Judicial system of Cambodia

The Judiciary of Cambodia is independent from the rest of the government of Cambodia, as specified by the Cambodian Constitution. The judiciary follows civil law tradition, the instruction being entrusted to a judge and the prosecutors contenting themselves with requesting the application of the law.

Courts and tribunals in Cambodia regularly face a lack of resources, both financial and human, a ferment of corruption and clientelism that eat away at the whole of society. The difficulty of access for the poorest also favors the resistance of traditional methods of conflict resolution, based on the intermediary of a person whose moral authority, unlike that of the judge, is not contested by neither of the two parties (village, district, pagoda chiefs, etc.), de facto creating a two-tier system, one, official, reserved for foreigners and urban elites, the other, informal, for the most part population.

== History ==
=== Funan: a rudimentary system of Indian influence ===
Before the establishment of the Khmer Empire, it seems like the civilization of Funan had a rudimentary judiciary with probably a legal code of Indian origin. Trial by ordeal existed and innocence could be decided "if a suspect was not eaten after being thrown to the ubiquitous crocodiles."

=== Khmer Empire: an extended judiciary network ===
In Khmer inscriptions of the tenth and eleventh century, there are indications of well established judiciary in the Angkorian Empire. From the texts, it can be interpreted that the king was personally involved but given the location of these inscriptions, it is likely that the courts were delegated to act on behalf of the ruler. According to Eileen Lustig, "sites with mentions of the royal service, courts, and court officials are distributed in much the  same way as non-royal inscriptions, suggesting a relatively even administration of taxation and the law."
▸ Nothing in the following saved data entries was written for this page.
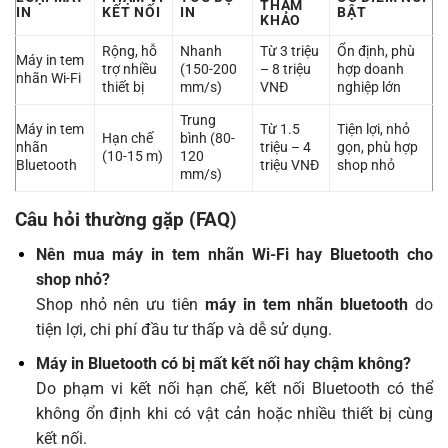
THAM
IN
KẾT NỐI
IN
BẬT
KHẢO
Rộng, hỗ
Nhanh
Từ 3 triệu
Ổn định, phù
Máy in tem
trợ nhiều
(150-200
– 8 triệu
hợp doanh
nhãn Wi-Fi
thiết bị
mm/s)
VNĐ
nghiệp lớn
Trung
Máy in tem
Từ 1.5
Tiện lợi, nhỏ
Hạn chế
bình (80-
nhãn
triệu – 4
gọn, phù hợp
(10-15 m)
120
Bluetooth
triệu VNĐ
shop nhỏ
mm/s)
Câu hỏi thường gặp (FAQ)
Nên mua máy in tem nhãn Wi-Fi hay Bluetooth cho
shop nhỏ?
Shop nhỏ nên ưu tiên
máy in tem nhãn bluetooth
do
tiện lợi, chi phí đầu tư thấp và dễ sử dụng.
Máy in Bluetooth có bị mất kết nối hay chậm không?
Do phạm vi kết nối hạn chế, kết nối Bluetooth có thể
không ổn định khi có vật cản hoặc nhiều thiết bị cùng
kết nối.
The first written traces of laws are Dharmashastra that appeared during the indianization of the Indochinese peninsula between the second and the thirteenth century, but these texts are above all codes of conduct respectful of secular customs and devoid of directive character. Moreover, when at the end of the nineteenth century French people such as Adhémard Leclère did research on the laws of the Angkorian period, they realize that they are for the most part unknown to magistrates. In fact, corruption with the nepotism practices and clientelism attached to it made the laws particularly inaudible.

=== Justice under the French Protectorate of Cambodia: the first attempts of codification ===
French colonization aimed to transform Cambodia, to guide the Khmer people towards the idea of progress as defined by the French protectorate. The Protectorate saw the first real attempts at codification but these codes were often in contradiction with the laws enacted in metropolis or those which applied to the whole of French Indochina. The opinions, orders and other decrees issued by the various legislative bodies were streamlined on by creating a hierarchy between them. At the highest level was now the Kram which derived from the sole monarch and had a general legislative scope; the Kret was also the work of the king, but covered the appointments, transfers and dismissals of senior officials. The Samrach related to a decision taken by the Council of Ministers. The Prakas came for their part from a minister and applied to his field of activity while the Deka had only a local value (province, district, commune...).

=== Under the Khmer Rouge ===
Codification continued after the independence, led by Cambodian lawyers trained at the Faculty of Law where courses were partly given by French professors in French.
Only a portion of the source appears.